Hgc1, a novel hypha-specific G1 cyclin-related protein regulates Candida albicans hyphal morphogenesis.

作者信息

Zheng Xinde, Wang Yanming, Wang Yue

机构信息

Institute of Molecular and Cell Biology, Singapore, Singapore.

出版信息

EMBO J. 2004 Apr 21;23(8):1845-56. doi: 10.1038/sj.emboj.7600195. Epub 2004 Apr 8.

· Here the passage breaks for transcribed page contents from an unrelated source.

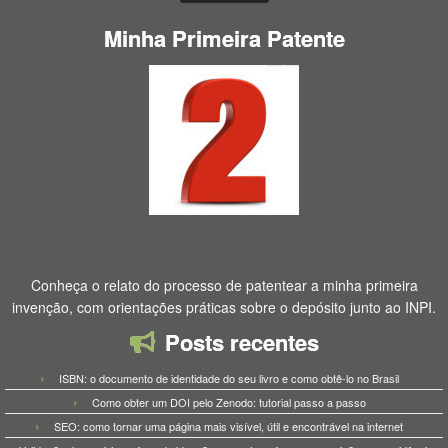
Minha Primeira Patente
Conheça o relato do processo de patentear a minha primeira
invenção, com orientações práticas sobre o depósito junto ao INPI.
Posts recentes
ISBN: o documento de identidade do seu livro e como obtê-lo no Brasil
Como obter um DOI pelo Zenodo: tutorial passo a passo
SEO: como tornar uma página mais visível, útil e encontrável na internet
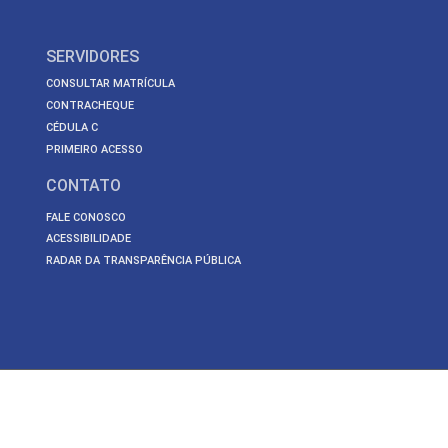
SERVIDORES
CONSULTAR MATRÍCULA
CONTRACHEQUE
CÉDULA C
PRIMEIRO ACESSO
CONTATO
FALE CONOSCO
ACESSIBILIDADE
RADAR DA TRANSPARÊNCIA PÚBLICA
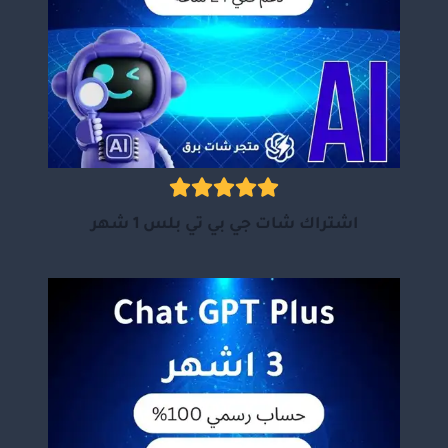
اشتراك شات جي بي تي بلس 1 شهر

DOI:10.1038/sj.emboj.7600195
PMID:15071502
原文链接:https://pmc.ncbi.nlm.nih.gov/articles/PMC394249/
Abstract

The human fungal pathogen Candida albicans switches from yeast to hyphal growth when exposed to serum or phagocytosed. However, the importance of this morphological switch for virulence remains highly controversial due to the lack of a mutant that affects hyphal morphogenesis only. Although many genes specifically expressed in hyphal cells have been identified and shown to encode virulence factors, none is required for hyphal morphogenesis. Here we report the first hypha-specific gene identified, HGC1, which is essential for hyphal morphogenesis. Deletion of HGC1 abolished hyphal growth in all laboratory conditions tested and in the kidneys of systemically infected mice with markedly reduced virulence. HGC1 expression is co-regulated with other virulence genes such as HWP1 by the cAMP/protein kinase A signaling pathway and transcriptional repressor Tup1/Nrg1. Hgc1 is a G1 cyclin-related protein and co-precipitated with the cyclin-dependent kinase (Cdk) CaCdc28. It has recently emerged that cyclin/Cdk complexes promote other forms of polarized cell growth such as tumor cell migration and neurite outgrowth. C. albicans seems to have adapted a conserved strategy to control specifically hyphal morphogenesis.

摘要

人类真菌病原体白色念珠菌在接触血清或被吞噬时会从酵母形态转变为菌丝形态。然而,由于缺乏仅影响菌丝形态发生的突变体,这种形态转变对毒力的重要性仍存在高度争议。尽管已经鉴定出许多在菌丝细胞中特异性表达的基因,并表明它们编码毒力因子,但没有一个基因是菌丝形态发生所必需的。在此,我们报告了第一个被鉴定出的菌丝特异性基因HGC1,它对菌丝形态发生至关重要。在所有测试的实验室条件下以及在全身感染小鼠的肾脏中,HGC1的缺失都消除了菌丝生长,毒力显著降低。HGC1的表达与其他毒力基因如HWP1通过cAMP/蛋白激酶A信号通路和转录抑制因子Tup1/Nrg1共同调控。Hgc1是一种与G1细胞周期蛋白相关的蛋白,并与细胞周期蛋白依赖性激酶(Cdk)CaCdc28共沉淀。最近发现,细胞周期蛋白/Cdk复合物促进其他形式的极化细胞生长,如肿瘤细胞迁移和神经突生长。白色念珠菌似乎采用了一种保守策略来特异性地控制菌丝形态发生。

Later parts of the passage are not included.